| SEARCHLIGHT
EDITOR BACKS 'IWCA' APPROACH |
With the Anti-Nazi League discredited and banned, the Socialist Alliance
reduced to building support for a new CND type movement, and the political
establishment in Oldham and wider afield showing signs of panic at the
prospects of BNP councilors in northern towns, Searchlight magazine which
has spent much of the last decade reassuring its audience that the far-right
was more or less genetically pre-programmed to self-destruct, appears
to have undergone a Damascene conversion. In an interview with a left-wing
magazine, editor Nick Lowles discusses what is to be done. Far from predictions
of BNP implosions followed by routine calls for more legislation (the
staple diet of the Searchlight strategy for decades) Lowles, perhaps recognizing
the scale of the disaster unfolding has apparently decided some re-positioning
is required. In so doing, he not only echoes the long-standing Anti-Fascist
Action (AFA) analysis but also perhaps more interestingly politically
endorses the pioneering work being conducted by the Independent Working
Class Association (IWCA) within working class communities.
Along the way, the politics of former allies the ANL and the Socialist
Alliance (SA) come in, rather inevitably, for heavy criticism. The latter
are described as "distant and abstract" while the ANL plan for
an anti-racist march in Oldham which might have brought marchers into
conflict with "hundreds and hundreds of white workers" is condemned
as "counter productive". Equally, going to a town center and
getting a " few middle class shoppers to sign a petition" or
going to Asian areas and telling them the "BNP is bad and racist",
Lowles contemptuously dismisses as "easy work".
The harder work, the "key work", in Lowles estimate is the "day
to day graft in white areas." But before such work could even be
considered the "left must accept that the white workers in those
areas do have real problems". In the same way, the fiction that if
all else fails the 'labour movement' would ride to the rescue is also
rejected out of hand. "Many of the unions are not in good enough
shape to lead the fight, " Lowles warns.
Instead he stresses the left must take note of the BNP' s adoption of
policy, which in contrast to the left fondness for sloganeering is a "community
politics strategy" to suit their own political ends. "In some
areas they do local bulletins taking up everything from parking and dustbins
to the question of the proposed local hostel for asylum seekers."
By contrast the Socialist Alliance campaign, he attacks for being based
on distant propaganda. "For example, re-nationalise the railways
is a fine demand, as long as we understand that it does not have much
purchase on white workers in some of the most deprived areas who need
detailed answers to their local problems of housing, social services and
jobs."
As Lowles makes repeatedly makes clear throughout, "the key thing"

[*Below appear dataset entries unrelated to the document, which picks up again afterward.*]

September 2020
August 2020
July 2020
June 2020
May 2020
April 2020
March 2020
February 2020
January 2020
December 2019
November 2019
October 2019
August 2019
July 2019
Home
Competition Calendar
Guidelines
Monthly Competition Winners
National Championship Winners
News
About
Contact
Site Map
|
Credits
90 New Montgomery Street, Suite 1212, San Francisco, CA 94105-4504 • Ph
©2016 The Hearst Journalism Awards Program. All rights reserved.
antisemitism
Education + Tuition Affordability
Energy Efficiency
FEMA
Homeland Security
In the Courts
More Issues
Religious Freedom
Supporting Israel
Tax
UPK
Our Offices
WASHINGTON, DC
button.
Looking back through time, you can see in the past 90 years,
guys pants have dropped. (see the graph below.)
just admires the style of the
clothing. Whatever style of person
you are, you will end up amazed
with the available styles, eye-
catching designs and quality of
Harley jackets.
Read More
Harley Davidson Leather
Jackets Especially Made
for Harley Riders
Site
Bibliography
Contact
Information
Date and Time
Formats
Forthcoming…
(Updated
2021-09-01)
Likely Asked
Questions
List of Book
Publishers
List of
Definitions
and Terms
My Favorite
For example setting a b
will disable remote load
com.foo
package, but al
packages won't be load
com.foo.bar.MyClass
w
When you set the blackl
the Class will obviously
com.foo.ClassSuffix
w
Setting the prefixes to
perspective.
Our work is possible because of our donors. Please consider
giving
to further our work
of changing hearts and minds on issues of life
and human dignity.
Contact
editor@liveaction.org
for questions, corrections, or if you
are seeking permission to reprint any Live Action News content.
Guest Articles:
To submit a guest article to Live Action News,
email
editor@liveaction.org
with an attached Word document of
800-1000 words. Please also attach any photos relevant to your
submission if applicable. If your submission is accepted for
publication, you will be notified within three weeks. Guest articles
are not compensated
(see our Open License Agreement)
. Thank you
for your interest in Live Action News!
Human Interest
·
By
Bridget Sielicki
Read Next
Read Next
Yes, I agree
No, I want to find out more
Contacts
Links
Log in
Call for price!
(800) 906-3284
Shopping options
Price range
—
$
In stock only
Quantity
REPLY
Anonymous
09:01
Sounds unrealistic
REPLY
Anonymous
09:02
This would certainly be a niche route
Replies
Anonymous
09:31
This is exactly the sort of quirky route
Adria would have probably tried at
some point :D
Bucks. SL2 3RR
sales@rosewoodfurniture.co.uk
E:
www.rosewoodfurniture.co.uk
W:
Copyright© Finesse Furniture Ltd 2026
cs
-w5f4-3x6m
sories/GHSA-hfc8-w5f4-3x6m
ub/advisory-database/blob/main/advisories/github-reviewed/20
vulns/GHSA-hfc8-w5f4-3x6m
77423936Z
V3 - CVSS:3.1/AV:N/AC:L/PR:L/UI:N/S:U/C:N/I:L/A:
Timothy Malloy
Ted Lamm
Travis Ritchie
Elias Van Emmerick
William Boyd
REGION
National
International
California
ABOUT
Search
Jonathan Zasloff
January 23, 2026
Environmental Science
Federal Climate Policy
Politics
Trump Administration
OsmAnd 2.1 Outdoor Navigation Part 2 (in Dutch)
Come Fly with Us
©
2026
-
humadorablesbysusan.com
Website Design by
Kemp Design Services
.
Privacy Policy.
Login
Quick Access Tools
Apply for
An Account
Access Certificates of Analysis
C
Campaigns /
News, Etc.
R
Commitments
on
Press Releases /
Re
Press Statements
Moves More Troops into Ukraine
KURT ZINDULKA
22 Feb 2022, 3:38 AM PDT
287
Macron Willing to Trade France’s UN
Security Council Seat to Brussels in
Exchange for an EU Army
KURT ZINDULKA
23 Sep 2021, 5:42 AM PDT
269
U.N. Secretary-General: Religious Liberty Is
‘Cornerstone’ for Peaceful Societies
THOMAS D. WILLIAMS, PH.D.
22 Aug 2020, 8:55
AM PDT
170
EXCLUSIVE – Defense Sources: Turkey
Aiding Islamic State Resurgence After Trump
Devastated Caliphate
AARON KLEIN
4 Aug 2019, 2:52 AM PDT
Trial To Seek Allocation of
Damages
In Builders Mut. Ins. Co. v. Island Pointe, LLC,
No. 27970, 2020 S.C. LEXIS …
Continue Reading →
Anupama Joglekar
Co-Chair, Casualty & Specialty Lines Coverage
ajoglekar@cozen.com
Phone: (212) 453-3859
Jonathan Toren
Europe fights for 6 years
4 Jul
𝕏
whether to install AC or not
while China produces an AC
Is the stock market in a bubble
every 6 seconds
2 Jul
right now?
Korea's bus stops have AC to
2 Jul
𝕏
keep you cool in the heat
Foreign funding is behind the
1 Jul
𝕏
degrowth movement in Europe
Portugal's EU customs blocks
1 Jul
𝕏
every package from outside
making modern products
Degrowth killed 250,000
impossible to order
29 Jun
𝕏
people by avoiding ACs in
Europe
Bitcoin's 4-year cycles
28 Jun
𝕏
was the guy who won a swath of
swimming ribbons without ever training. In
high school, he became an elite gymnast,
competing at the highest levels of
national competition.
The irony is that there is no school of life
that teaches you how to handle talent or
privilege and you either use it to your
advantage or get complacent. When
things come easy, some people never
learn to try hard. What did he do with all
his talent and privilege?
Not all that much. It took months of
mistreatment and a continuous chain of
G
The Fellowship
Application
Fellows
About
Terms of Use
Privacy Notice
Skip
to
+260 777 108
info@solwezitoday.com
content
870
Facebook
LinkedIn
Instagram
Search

for anti-fascism is being in position "to undercut the racist message
by answering the real problems people face." Undercutting the racist
message is itself undermined by a mindset that still maintains "Asylum
seekers welcome here" remains a vote winner. In an area of disgraceful
housing provision, "where a tower block gets re-developed and "outsiders"
are put it, "great resentment" is according to Lowles "guaranteed".
Responding by telling such people "not to vote BNP because they are
racists" is "plainly inadequate". Particularly as the white
working class "vote BNP for various reasons - yes for racist reasons,
but also as a protest against the mainstream parties which ignore or patronize
them, and because they have been let down by other parties." Though
he does not say outright it is implicit in his criticism: the 'other'
parties outside of the mainstream who have for decades have 'ignored',
'let down' and 'patronized' the working class, all today play leading
roles within the Socialist Alliance.
Unsurprisingly the track record of the SA so far offers reasons aplenty
for Searchlight to get off the hook on failing to endorse 'anti-fascist'
candidates put up by the SA when push comes to shove in the wards contested
by BNP in the north. Pragmatic it may be, but in doing so the impotence
of Searchlight's own politics and strategy run the risk of being exposed.
Quite simply Searchlight has relied on the state and the establishment
parties being the solution for too long. Even while dissecting the failures
of the left, Lowles is ultimately forced to return to the mantra of not
"splitting the Labour vote". In the short term, given the myriad
weaknesses already identified this may appear a common sense approach.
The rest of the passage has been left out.